There are no NFL games that fit the criteria this week. Interestingly, there is only one team, the Bears, that has the kind of unbalanced action we are looking for as the starting point for our criteria. That is much fewer than normal - perhaps an indicator that the public is finding this week tougher to call than some. It is also an atypically light week in college action, with just two games that fit. Without further ado:
Rutgers (+7) at Cincinnati (Saturday, Oct. 11, 12:00 pm) - Rutgers has been pretty awful this year. Cincinnati has somehow overcome all sorts of QB issues to become a legitimate Big East contender. Not surprisingly, the public is all over the Bearcats. Three quarters of all bets placed have been on Cincinnati. Despite that, this line, which opened as high as 9.5, has dropped to just a touchdown. Though it hasn't moved through a key number it's still a significant move, and now only requires Rutgers to keep it within one score. There are a couple reasons to justify a look at Rutgers. For one, Cincinnati has been unable all year to put together back-to-back strong efforts against the spread. They have alternated between covering and not, and according to that trend should be due for a non-cover here. Rutgers has covered just once, but it came in their last game. Playing West Virginia close isn't as impressive as it could be since Bill Stewart has consistently proven his incompetence this year, but it's still a significant step forward for a team that has struggled badly. Greg Schiano can coach, and perhaps that performance last week was a sign that he is getting somewhere with this team. The line movement indicates that someone really thinks so.
Tennessee (+12.5) at Georgia (Saturday, Oct. 11, 3:30 pm) - This has some of the most lopsided action we have seen this year, especially among games with heavy action. Of all bets placed so far, 82 percent of them have been on the Bulldogs. Despite that, the line opened at 13 and has dropped to 12.5. That tells us that someone that matters doesn't like Georgia. Or likes Tennessee. The Vols just haven't been very good this year.
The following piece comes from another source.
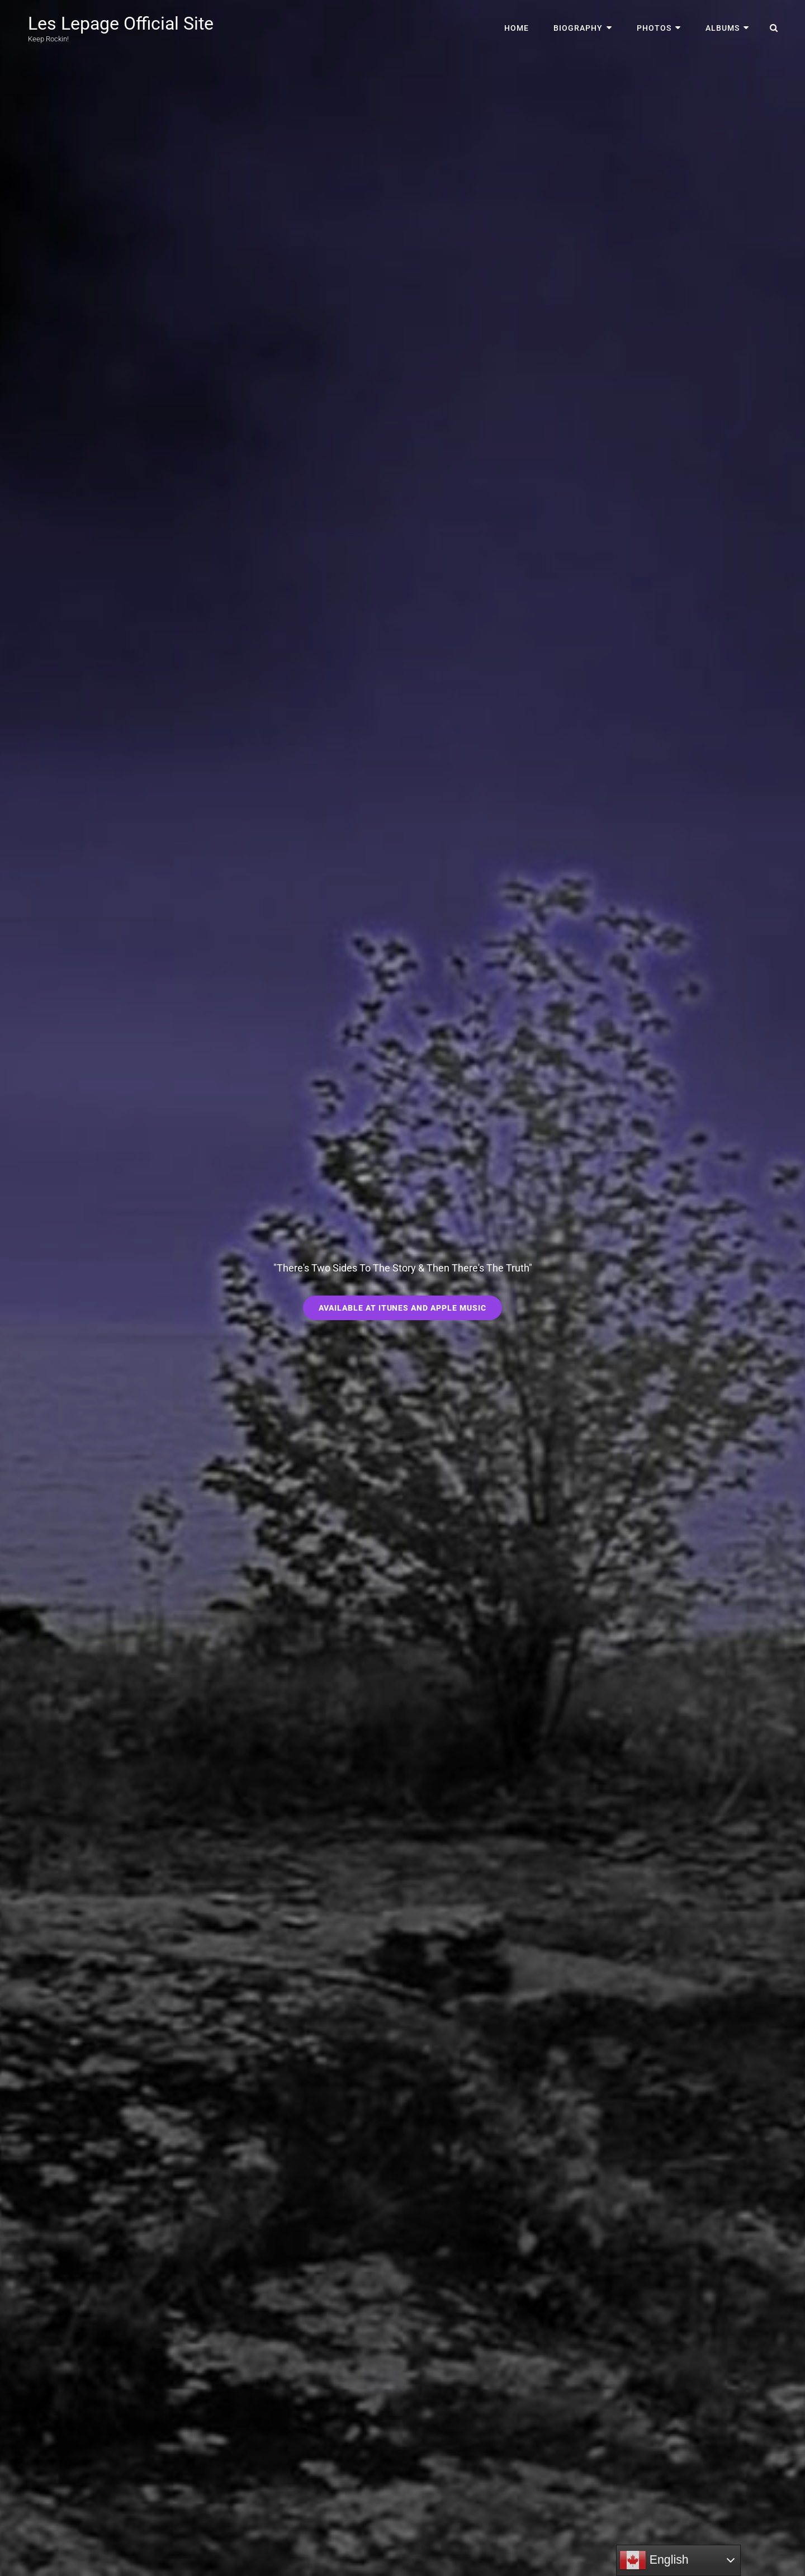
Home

They came into the season with mild expectations, but haven't even lived up to those. They are 2-3, and the have covered just once. Their two wins have come against second-rate competition, and they have barely put up a fight against legitimate contenders (or not particularly legitimate in the case of UCLA). There are many people in Tennessee who would happily give up a day to help Phil Fullmer move out of the state. So why does there seem to be a strong indication to look at this team? Hard to tell. Georgia's showing against Alabama two weeks ago affirmed what many had been feeling throughout the season - this team is good, but not really good. They were lauded at the start of the season, but they seem to be believing their hype just a little too much. Now they have had two weeks to think about their humiliation, and that might not be a positive thing. Tennessee and Fullmer have to be desperate now, and that could be enough to get them a cover. The line movement suggests that that is a strong possibility.